Miami-Dade can comfortably shelter about 112,000 people, Rollason said.
“If we have to do more, then you get to where you're almost standing up,” he said. “We also have the ability to commandeer government buildings aside from our regular shelters. And we have a list of those.”
Florida’s swelling population has increasingly upping the demand for space. The Tampa area, Southwest Florida and Central Florida still lack an adequate number of spaces, according to the state’s most recent emergency shelter plan. South Florida is in better shape, with more than 15,000 spaces to spare. But that’s without accounting for the extra social distancing space emergency managers plan to have in place.
"Instead of having 20 square feet, you'll have 40 to 50 square feet per person,” Rollason said.
More shelters will be opened if a storm takes direct aim at Miami-Dade, he said, but “we’re going to be tight.”

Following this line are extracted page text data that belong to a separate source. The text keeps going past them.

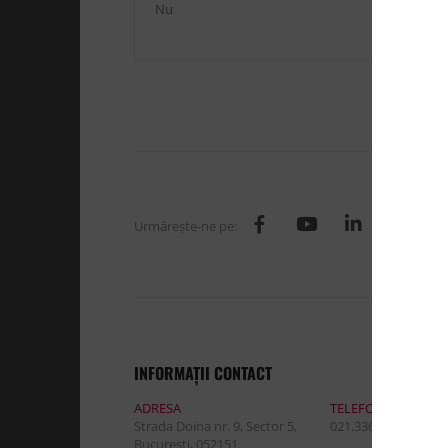
Nu
Urmăreşte-ne pe:
INFORMAŢII CONTACT
ADRESA
TELEFON:
Strada Doina nr. 9, Sector 5,
021.336.03.32
Bucuresti, 052151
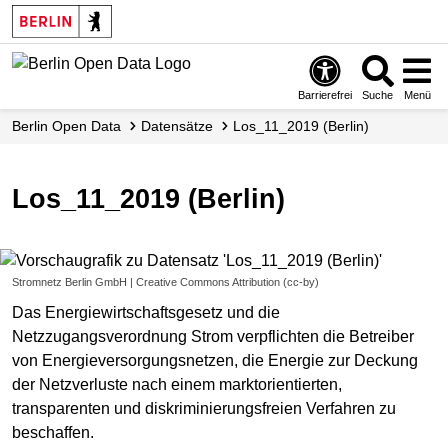
Skip
to
main
content
Barrierefrei
Suche
Menü
Berlin Open Data
Datensätze
Los_11_2019 (Berlin)
Los_11_2019 (Berlin)
Stromnetz Berlin GmbH | Creative Commons Attribution (cc-by)
Das Energiewirtschaftsgesetz und die
Netzzugangsverordnung Strom verpflichten die Betreiber
von Energieversorgungsnetzen, die Energie zur Deckung
der Netzverluste nach einem marktorientierten,
transparenten und diskriminierungsfreien Verfahren zu
beschaffen.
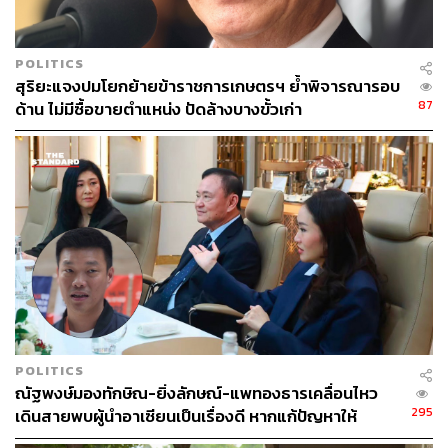
POLITICS
สุริยะแจงปมโยกย้ายข้าราชการเกษตรฯ ย้ำพิจารณารอบ
87
ด้าน ไม่มีซื้อขายตำแหน่ง ปัดล้างบางขั้วเก่า
POLITICS
ณัฐพงษ์มองทักษิณ-ยิ่งลักษณ์-แพทองธารเคลื่อนไหว
295
เดินสายพบผู้นำอาเซียนเป็นเรื่องดี หากแก้ปัญหาให้
ประชาชนได้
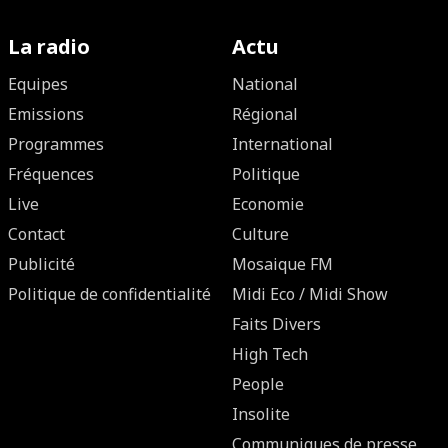
La radio
Actu
Equipes
National
Emissions
Régional
Programmes
International
Fréquences
Politique
Live
Economie
Contact
Culture
Publicité
Mosaique FM
Politique de confidentialité
Midi Eco / Midi Show
Faits Divers
High Tech
People
Insolite
Communiques de presse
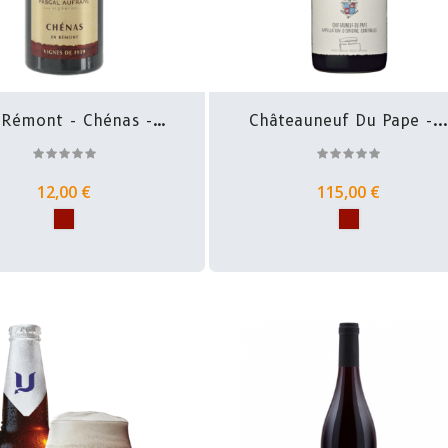
 Rémont - Chénas -
Châteauneuf Du Pape -..
Pascal...
12,00 €
115,00 €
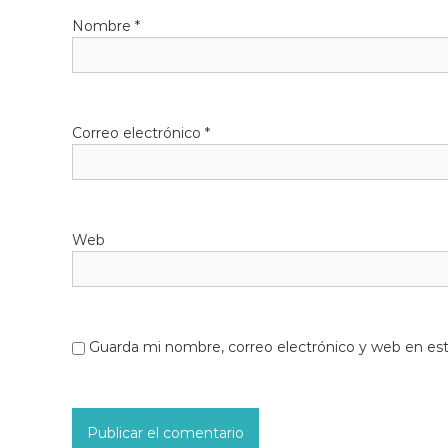
Nombre
*
Correo electrónico
*
Web
Guarda mi nombre, correo electrónico y web en es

The state requires public schools to build hurricane-proof buildings that can be used for shelters. But Jackson and Rollason say the rule does not apply to charter schools, which now enroll more than 340,000 students statewide, leaving them scrambling to find more space.
“It's kind of, you have whatever you have,” Jackson said. “We don't have as big a footprint as we want.”

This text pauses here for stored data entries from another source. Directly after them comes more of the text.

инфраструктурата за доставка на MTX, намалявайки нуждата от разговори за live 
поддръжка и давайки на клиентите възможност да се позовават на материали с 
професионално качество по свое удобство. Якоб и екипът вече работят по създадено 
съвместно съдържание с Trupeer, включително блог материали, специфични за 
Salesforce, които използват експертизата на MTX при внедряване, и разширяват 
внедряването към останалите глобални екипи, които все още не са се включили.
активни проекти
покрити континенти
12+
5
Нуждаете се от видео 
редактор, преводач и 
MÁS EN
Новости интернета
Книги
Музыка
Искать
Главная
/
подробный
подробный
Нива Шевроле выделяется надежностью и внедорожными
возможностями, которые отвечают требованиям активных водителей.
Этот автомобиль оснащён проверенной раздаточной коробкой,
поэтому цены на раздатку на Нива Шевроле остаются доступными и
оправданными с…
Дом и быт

The increase has also put pressure on shelter volunteers. Miami-Dade County requires county employees to staff hurricane shelters, but Jackson said Broward County still looks for staff to volunteer. That’s left him chronically short-handed.
“The school board has also promised to supplement that staffing,” he said. “But we are still very much looking to gain additional volunteers.”
The bottom line with this hurricane season, they say, is be prepared like every season. But maybe a little more so.
“Having your own personal protective equipment, it's just our life right now,” Jackson said.
And if evacuations are issued, Rollason said, don’t let COVID be an excuse not to heed orders.
“So many people are saying that they are not going to come to a shelter that they would have [gone to] before because of COVID,” he said. “A large group of them are going to stay in their home even if there is an evacuation. And that’s our concern.”
That led emergency managers to add something extra to this year’s hurricane prep list for the public: get vaccinated.